Trends End; Patterns Fail. Buddha’s first sermon on the Four Noble Truths to his five disciples was: “What is subject to rising is subject to ceasing.” Earnings delusion is now complete as business owners/analysts fail to comprehend extent of business loss, some of which could be permanent, and the time it will take to repair. Last three years’ +3SD valuation multiples were fueled by leveraged capital flows on earnings recovery hopes that in turn were pumped and trumped by ever open purse of the Feds.

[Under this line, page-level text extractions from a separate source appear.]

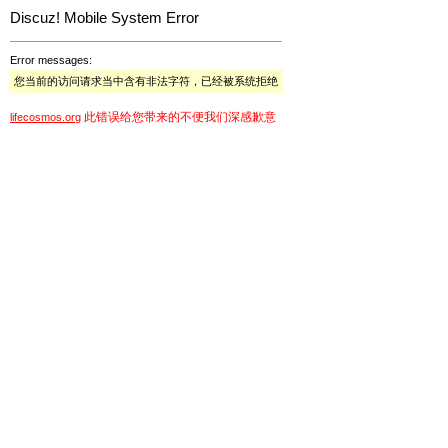
Discuz! Mobile System Error
Error messages:
您当前的访问请求当中含有非法字符，已经被系统拒绝
此错误给您带来的不便我们深感歉意
lifecosmos.org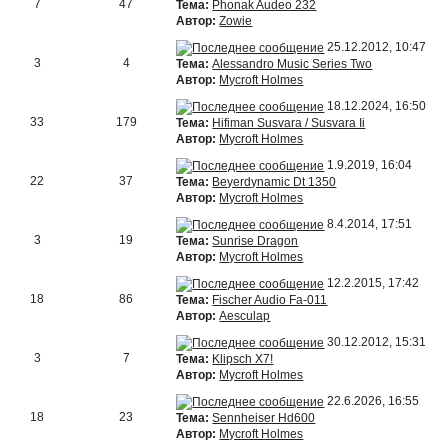
7
47
Тема:
Phonak Audeo 232
Автор:
Zowie
25.12.2012, 10:47
3
4
Тема:
Alessandro Music Series Two
Автор:
Mycroft Holmes
18.12.2024, 16:50
33
179
Тема:
Hifiman Susvara / Susvara Ii
Автор:
Mycroft Holmes
1.9.2019, 16:04
22
37
Тема:
Beyerdynamic Dt 1350
Автор:
Mycroft Holmes
8.4.2014, 17:51
3
19
Тема:
Sunrise Dragon
Автор:
Mycroft Holmes
12.2.2015, 17:42
18
86
Тема:
Fischer Audio Fa-011
Автор:
Aesculap
30.12.2012, 15:31
3
7
Тема:
Klipsch X7!
Автор:
Mycroft Holmes
22.6.2026, 16:55
18
23
Тема:
Sennheiser Hd600
Автор:
Mycroft Holmes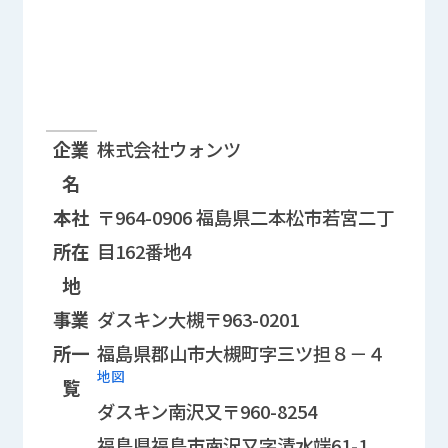
企業情報に関する情報欄
企業
株式会社ウォンツ
名
本社
〒964-0906 福島県二本松市若宮二丁
所在
目162番地4
地
事業
ダスキン大槻
〒963-0201
所一
福島県郡山市大槻町字三ツ担８－４
地図
覧
ダスキン南沢又
〒960-8254
福島県福島市南沢又字清水端61-1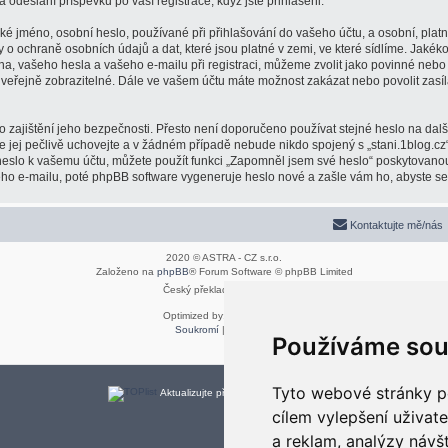
a odeslání příspěvků po vaší registrace, když jste přihlášeni.
é jméno, osobní heslo, používané při přihlašování do vašeho účtu, a osobní, plat
y o ochraně osobních údajů a dat, které jsou platné v zemi, ve které sídlíme. Jaké
na, vašeho hesla a vašeho e-mailu při registraci, můžeme zvolit jako povinné neb
 veřejně zobrazitelné. Dále ve vašem účtu máte možnost zakázat nebo povolit zasí
 zajištění jeho bezpečnosti. Přesto není doporučeno používat stejné heslo na dalš
že jej pečlivě uchovejte a v žádném případě nebude nikdo spojený s „stani.1blog.cz“
 heslo k vašemu účtu, můžete použít funkci „Zapomněl jsem své heslo“ poskytovan
o e-mailu, poté phpBB software vygeneruje heslo nové a zašle vám ho, abyste se m
Kontaktujte mě/nás
2020 © ASTRA - CZ s.r.o.
Založeno na
phpBB
® Forum Software © phpBB Limited
Český překlad –
phpBB.cz
Optimized by:
phpBB SEO
Soukromí
|
Podmínky
Používáme sou
Tyto webové stránky po
Aktualizujte předvolby souborů cookies
cílem vylepšení uživat
a reklam, analýzy návš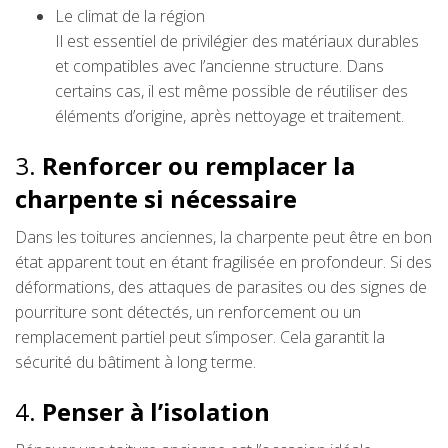
Le climat de la région
Il est essentiel de privilégier des matériaux durables
et compatibles avec l’ancienne structure. Dans
certains cas, il est même possible de réutiliser des
éléments d’origine, après nettoyage et traitement.
3.
Renforcer ou remplacer la
charpente si nécessaire
Dans les toitures anciennes, la charpente peut être en bon
état apparent tout en étant fragilisée en profondeur. Si des
déformations, des attaques de parasites ou des signes de
pourriture sont détectés, un renforcement ou un
remplacement partiel peut s’imposer. Cela garantit la
sécurité du bâtiment à long terme.
4.
Penser à l’isolation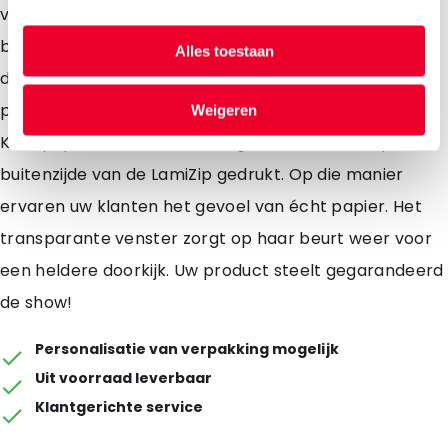
volledig dicht te sealen bovenkant een goede
bescherming. En maakt u zich vooral niet druk; dankzij
Alles toestaan
de tearnoches in de verpakking kan uw klant de
pouch, ongeacht het sealen, eenvoudig openen. De
Weigeren
Kraftpaper Pouches worden geheel dekkend op de
buitenzijde van de LamiZip gedrukt. Op die manier
ervaren uw klanten het gevoel van écht papier. Het
transparante venster zorgt op haar beurt weer voor
een heldere doorkijk. Uw product steelt gegarandeerd
de show!
Personalisatie van verpakking mogelijk
Uit voorraad leverbaar
Klantgerichte service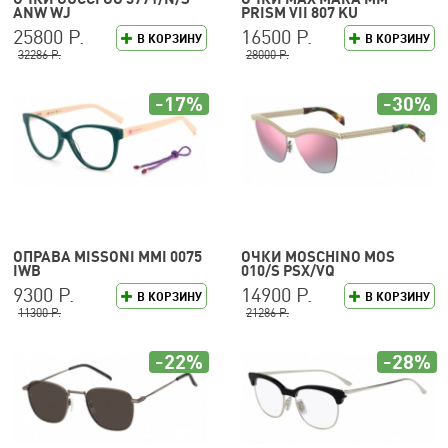
ANW WJ
PRISM VII 807 KU
25800 Р.
16500 Р.
В КОРЗИНУ
В КОРЗИНУ
32286 Р.
28000 Р.
-17%
-30%
ОПРАВА MISSONI MMI 0075
ОЧКИ MOSCHINO MOS
IWB
010/S PSX/VQ
9300 Р.
14900 Р.
В КОРЗИНУ
В КОРЗИНУ
11300 Р.
21286 Р.
-22%
-28%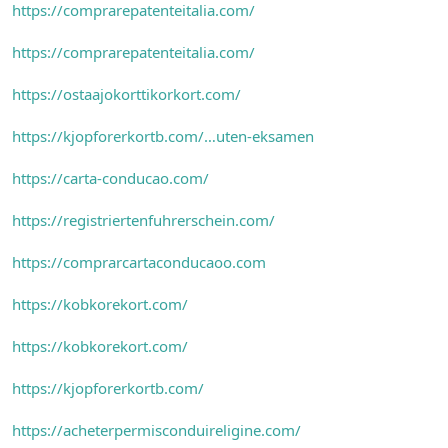
https://comprarepatenteitalia.com/
https://comprarepatenteitalia.com/
https://ostaajokorttikorkort.com/
https://kjopforerkortb.com/…uten-eksamen
https://carta-conducao.com/
https://registriertenfuhrerschein.com/
https://comprarcartaconducaoo.com
https://kobkorekort.com/
https://kobkorekort.com/
https://kjopforerkortb.com/
https://acheterpermisconduireligine.com/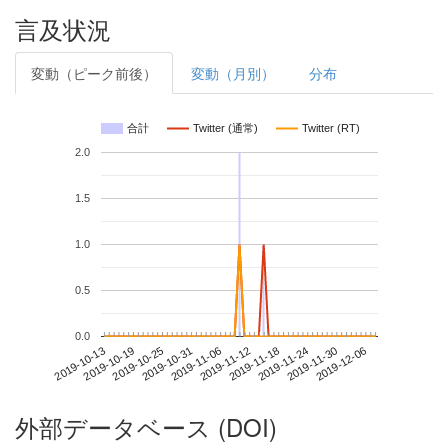
言及状況
変動（ピーク前後）
変動（月別）
分布
合計
Twitter (通常)
Twitter (RT)
2.0
1.5
1.0
0.5
0.0
2019-11-30
2019-10-13
2019-10-31
2019-11-18
2019-12-06
2019-10-19
2019-11-06
2019-11-24
2019-10-25
2019-11-12
外部データベース (DOI)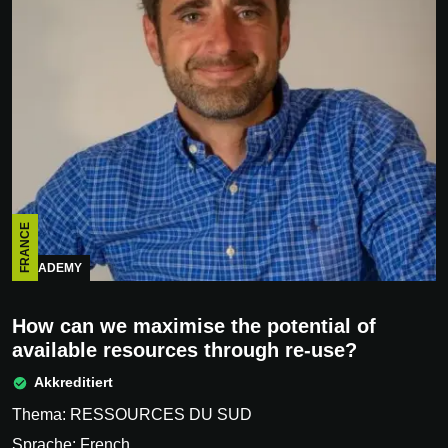
FRANCE
ACADEMY
How can we maximise the potential of
available resources through re-use?
Akkreditiert
Thema: RESSOURCES DU SUD
Sprache: French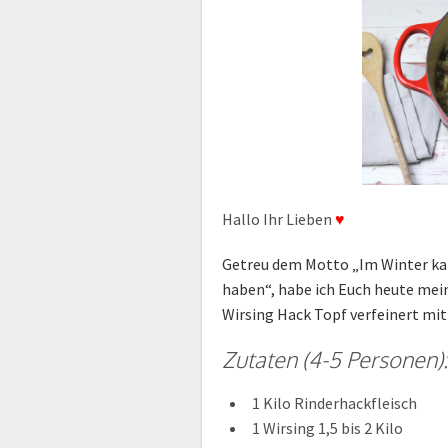
Hallo Ihr Lieben
♥
Getreu dem Motto „Im Winter ka
haben“, habe ich Euch heute mein
Wirsing Hack Topf verfeinert mi
Zutaten (4-5 Personen):
1 Kilo Rinderhackfleisch
1 Wirsing 1,5 bis 2 Kilo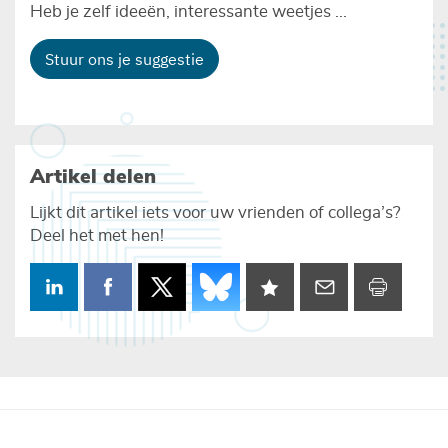
Heb je zelf ideeën, interessante weetjes ...
Stuur ons je suggestie
Artikel delen
Lijkt dit artikel iets voor uw vrienden of collega’s?
Deel het met hen!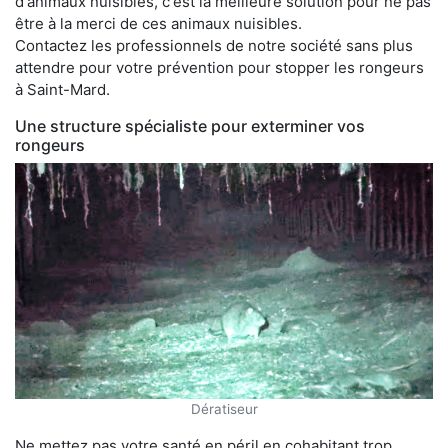
d'animaux nuisibles, c'est la meilleure solution pour ne pas
être à la merci de ces animaux nuisibles.
Contactez les professionnels de notre société sans plus
attendre pour votre prévention pour stopper les rongeurs
à Saint-Mard.
Une structure spécialiste pour exterminer vos
rongeurs
Dératiseur
Ne mettez pas votre santé en péril en cohabitant trop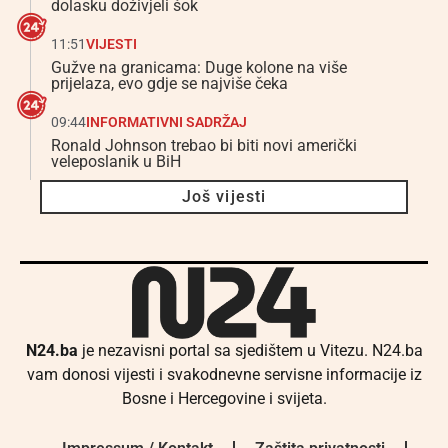
dolasku doživjeli šok
11:51
VIJESTI
Gužve na granicama: Duge kolone na više
prijelaza, evo gdje se najviše čeka
09:44
INFORMATIVNI SADRŽAJ
Ronald Johnson trebao bi biti novi američki
veleposlanik u BiH
Još vijesti
N24.ba
je nezavisni portal sa sjedištem u Vitezu. N24.ba
vam donosi vijesti i svakodnevne servisne informacije iz
Bosne i Hercegovine i svijeta.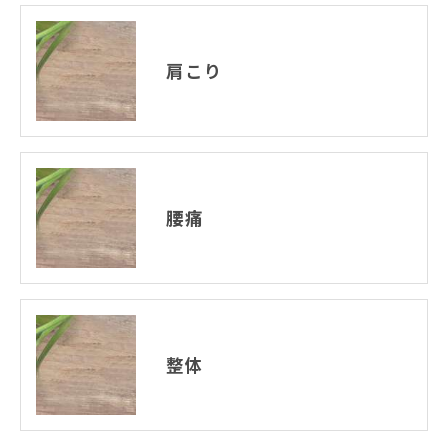
肩こり
腰痛
整体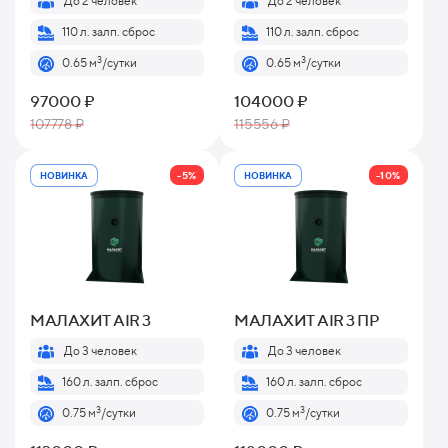
До 2 человек
До 2 человек
110 л. залп. сброс
110 л. залп. сброс
3
3
0.65 м
/сутки
0.65 м
/сутки
97000 ₽
104000 ₽
107778 ₽
115556 ₽
-5%
-10%
НОВИНКА
НОВИНКА
МАЛАХИТ AIR 3
МАЛАХИТ AIR 3 ПР
До 3 человек
До 3 человек
160 л. залп. сброс
160 л. залп. сброс
3
3
0.75 м
/сутки
0.75 м
/сутки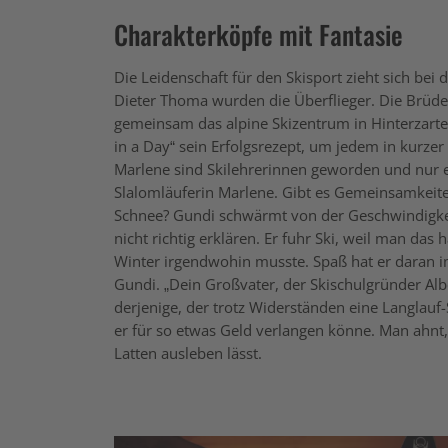
Charakterköpfe mit Fantasie
Die Leidenschaft für den Skisport zieht sich be
Dieter Thoma wurden die Überflieger. Die Brüd
gemeinsam das alpine Skizentrum in Hinterzarten,
in a Day“ sein Erfolgsrezept, um jedem in kurze
Marlene sind Skilehrerinnen geworden und nur ei
Slalomläuferin Marlene. Gibt es Gemeinsamkeiten
Schnee? Gundi schwärmt von der Geschwindigkeit
nicht richtig erklären. Er fuhr Ski, weil man 
Winter irgendwohin musste. Spaß hat er daran im
Gundi. „Dein Großvater, der Skischulgründer Alb
derjenige, der trotz Widerständen eine Langlauf-
er für so etwas Geld verlangen könne. Man ahnt,
Latten ausleben lässt.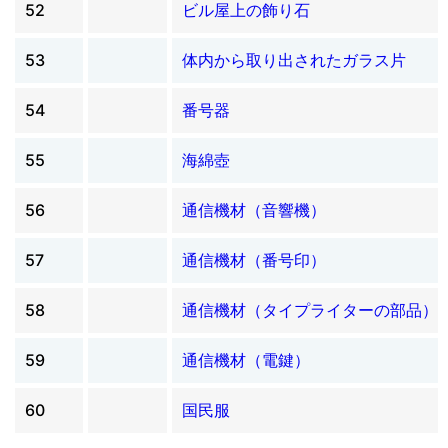
52
ビル屋上の飾り石
53
体内から取り出されたガラス片
54
番号器
55
海綿壺
56
通信機材（音響機）
57
通信機材（番号印）
58
通信機材（タイプライターの部品）
59
通信機材（電鍵）
60
国民服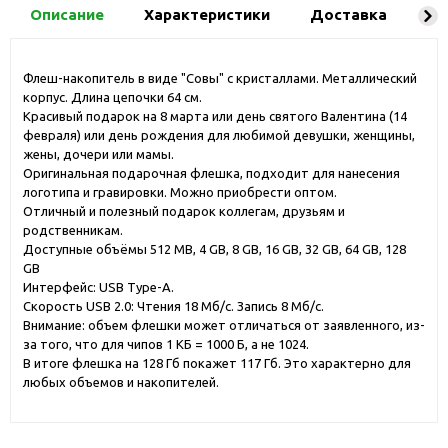
Описание
Характеристики
Доставка
Ко
Флеш-накопитель в виде "Совы" с кристаллами. Металлический
корпус. Длина цепочки 64 см.
Красивый подарок на 8 марта или день святого Валентина (14
февраля) или день рождения для любимой девушки, женщины,
жены, дочери или мамы.
Оригинальная подарочная флешка, подходит для нанесения
логотипа и гравировки. Можно приобрести оптом.
Отличный и полезный подарок коллегам, друзьям и
родственникам.
Доступные объёмы 512 MB, 4 GB, 8 GB, 16 GB, 32 GB, 64 GB, 128
GB
Интерфейс: USB Type-A.
Скорость USB 2.0: Чтения 18 Мб/с. Запись 8 Мб/с.
Внимание: объем флешки может отличаться от заявленного, из-
за того, что для чипов 1 КБ = 1000 Б, а не 1024.
В итоге флешка на 128 Гб покажет 117 Гб. Это характерно для
любых объемов и накопителей.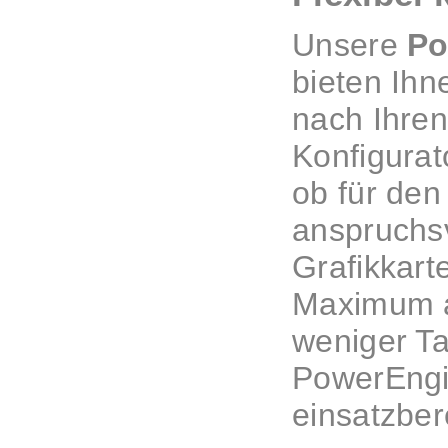
Unsere
Po
bieten Ihn
nach Ihre
Konfigurat
ob für den
anspruchsv
Grafikkart
Maximum an
weniger Ta
PowerEngin
einsatzbere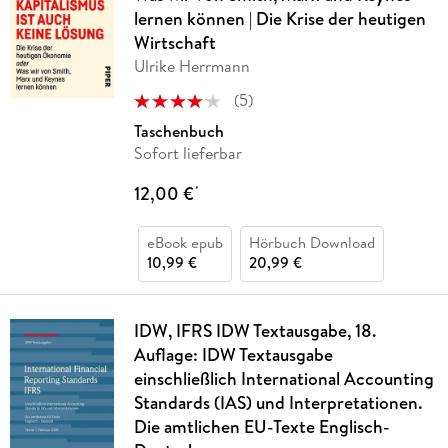
lernen können | Die Krise der heutigen
Wirtschaft
Ulrike Herrmann
(
5
)
Taschenbuch
Sofort lieferbar
12,00 €
*
eBook epub
Hörbuch Download
10,99 €
20,99 €
IDW, IFRS IDW Textausgabe, 18.
Auflage: IDW Textausgabe
einschließlich International Accounting
Standards (IAS) und Interpretationen.
Die amtlichen EU-Texte Englisch-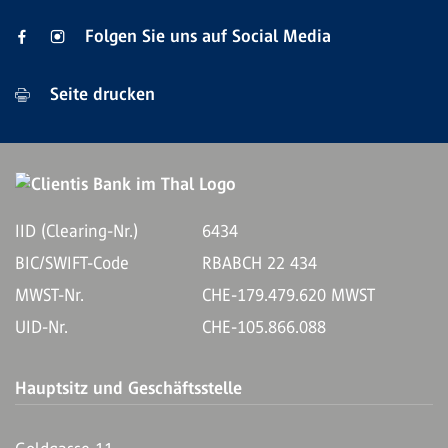
Folgen Sie uns auf Social Media
Seite drucken
IID (Clearing-Nr.)
6434
BIC/SWIFT-Code
RBABCH 22 434
MWST-Nr.
CHE-179.479.620 MWST
UID-Nr.
CHE-105.866.088
Hauptsitz und Geschäftsstelle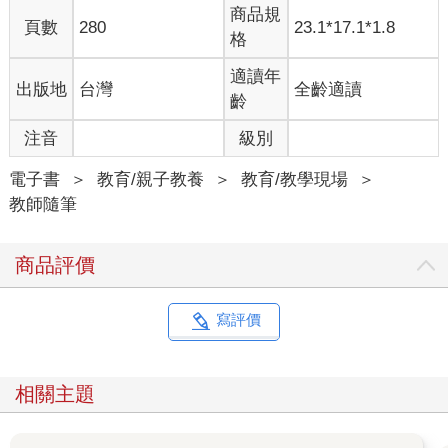
商品規
頁數
280
23.1*17.1*1.8
格
適讀年
出版地
台灣
全齡適讀
齡
注音
級別
電子書
＞
教育/親子教養
＞
教育/教學現場
＞
教師隨筆
商品評價
寫評價
相關主題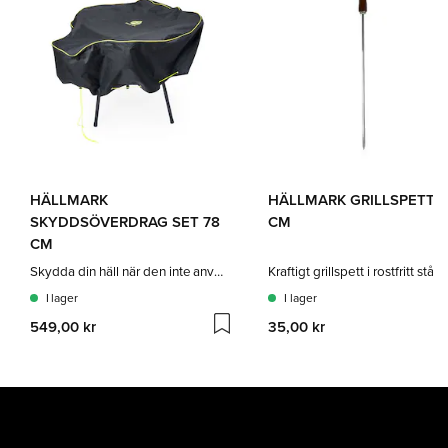
HÄLLMARK
HÄLLMARK GRILLSPETT 
SKYDDSÖVERDRAG SET 78
CM
CM
Skydda din häll när den inte används
Kraftigt grillspett i rostfritt stål
I lager
I lager
549,00 kr
35,00 kr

Remember, “Free is the most expensive” according to James Rickards, famous author of The Road to Ruin. Fools don’t realise, each incremental unit of free money isn’t producing commensurate growth. In fact, its serious ill-effects might now start showing as “too much of anything lead to disaster.” Whatever is free is squandered. Free water is wasted. When electricity is free, there’s no motivation to use it wisely. The same holds true for money. If money is free in the hands of politicians/bankers, there is no motivation to invest it wisely. Money that can be borrowed for next to nothing or borrowed by governments in virtually unlimited quantity is essentially “free”. And when the time comes to pay up that debt, they invent ingenious ways. “Complexity theory states that the most likely path is the one no one sees.”

Note: Markets might spend good time, as you can see, well below the long term mean PE before any durable bottom could be called. Risk Repricing is on. En Garde!